If you’re a fan of Studio 60 on the Sunset Strip, you know that the show’s been in trouble since its debut. NBC gave the show tons of promotion over the summer and even partnered with Netflix to offer a special DVD of the pilot episode that they released weeks prior to the debut. It was The West Wing creator Aaron Sorkin’s return to series TV and NBC wanted to make sure everybody knew about it. Expectations were really high but the show just didn’t pull in the viewers.
Critics were mostly lukewarm to the show and viewers felt about the same. Tons of people tuned in to watch the breakout hit Heroes every week… and then tons of them left once Studio 60 began. Fewer people watched each week and it looked like Studio 60 was going to be cancelled late last year. But then NBC came out and reiterated their support for the show and even ordered additional episodes, enough to complete the season.
Like many, the series took a break for several weeks around the holidays (starting December 4th) and has back on the air just since January 22nd.
Well, NBC recently issued a release centered around two new shows and that freshman shows Studio 60 and 30 Rock (both coincidentally centered around Saturday Night Live-like shows) would be pulled from the NBC schedule in early and mid-March.
A crime drama from Academy Award winners Paul Haggis and Bobby Moresco (for the movie Crash) called The Black Donnellys will take Studio 60’s spot on Monday nights as of March 5th. Former Conan O’Brien sidekick Andy Richter’s new comedy Andy Barker will replace 30 Rock on Thursdays beginning March 15th. The sitcom 30 Rock will return to its regular spot on April 19th. Studio 60 will return “on a date to be determined.” Whoah! That’s a very scary phrase for TV series fans. It usually means a show will be back on the fifth… of never.

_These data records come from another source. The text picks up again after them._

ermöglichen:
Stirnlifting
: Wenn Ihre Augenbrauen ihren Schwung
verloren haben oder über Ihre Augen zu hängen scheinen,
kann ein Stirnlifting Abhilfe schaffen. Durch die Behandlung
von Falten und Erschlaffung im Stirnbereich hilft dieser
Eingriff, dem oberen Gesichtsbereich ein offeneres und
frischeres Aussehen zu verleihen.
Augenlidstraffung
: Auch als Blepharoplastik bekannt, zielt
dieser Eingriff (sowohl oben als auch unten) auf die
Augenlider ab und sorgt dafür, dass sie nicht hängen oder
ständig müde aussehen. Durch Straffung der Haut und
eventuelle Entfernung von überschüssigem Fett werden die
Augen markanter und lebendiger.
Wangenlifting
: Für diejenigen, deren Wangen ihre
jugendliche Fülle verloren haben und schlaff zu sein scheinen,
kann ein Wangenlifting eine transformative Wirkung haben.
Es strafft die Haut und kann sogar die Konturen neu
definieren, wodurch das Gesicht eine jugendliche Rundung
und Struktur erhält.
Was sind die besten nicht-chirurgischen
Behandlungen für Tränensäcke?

Many are panicking and believe that NBC is effectively canceling Studio 60. I don’t think so for a number of reasons:
1. Network support. A few weeks ago, Sorkin said that, when Studio 60 was picked up for the additional nine episodes in late 2006, now NBC Universal President and CEO Jeff Zucker assured him of the show’s future. Zucker told Sorkin that he wasn’t focusing on the back nine episodes but more in terms of seasons two and three of the series.
2. Even more network support. At the recent Television Critics Association (TCA) press tour, NBC Entertainment President Kevin Reilly vowed to stick with several quality freshman shows that have struggled to find a large audience — including Friday Night Lights, 30 Rock and Studio 60 on the Sunset Strip. Quite honestly, the network doesn’t have a lot of other options.
3. It’s all in the timing. When a series is cancelled, the networks typically pull a show from their schedule immediately. This “hiatus” has been planned for quite awhile. NBC originally announced it back in late November 2006. On top of that, during the recent Television Critic Association press tour, Aaron Sorkin mentioned that the show would run uninterrupted for an estimated seven weeks of new episodes. The March 5th hiatus means that only six new episodes will have aired but I believe this is because Studio 60 was originally scheduled to return a week earlier in January but was bumped by the Golden Globes telecast.
4. Studio 60’s ratings have improved slightly. The return episode on January 22nd saw the audience increase by 10%, netting the series it’s biggest audience since the fifth episode in October. The numbers have dropped a bit since the return but the show is basically matching its November viewer numbers.
5. The ratings are actually higher than they appear. Studio 60 is reportedly the most-recorded show in primetime via machines like TiVo, VCRs, DVRs, etc. As a result, the show’s viewership is almost 11% higher than what’s being reported. Nielsen doesn’t include recordings in their ratings reports because it’s assumed viewers are skipping commercials.
6. The show’s audience demographic is very desirable. Sorkin said that Studio 60 consistently draws the most upscale audience — the highest concentration of households making more than $100,000 a year and the highest concentration where the head of the household has at least four years of college. The numbers seem to indicate that he’s exaggerating a bit but, network TV is all about advertising and those are very desirable demographics. NBC can charge more for advertising for Studio 60 than another show that has more viewers but a less affluent demographic.
7. And finally, it’s Aaron Sorkin. C’mon. He’s a genius and gave NBC one of their great pride and joys, The West Wing. Sorkin and producer Thomas Schlamme both have a reputation for creating very high-quality and intelligent programming — shows that the peacock network can be proud of. Granted that’s certainly not enough to keep a show on the air but it sure doesn’t hurt.
When will Studio 60 on the Sunset Strip return? My best guest is that it will be back in time for the season (series?) finale to air in May sweeps. Sweeps months (November, February and May) are the months when advertising prices are set. Networks like to air their strongest programming in these months to attract the most viewers so they can charge more for commercials.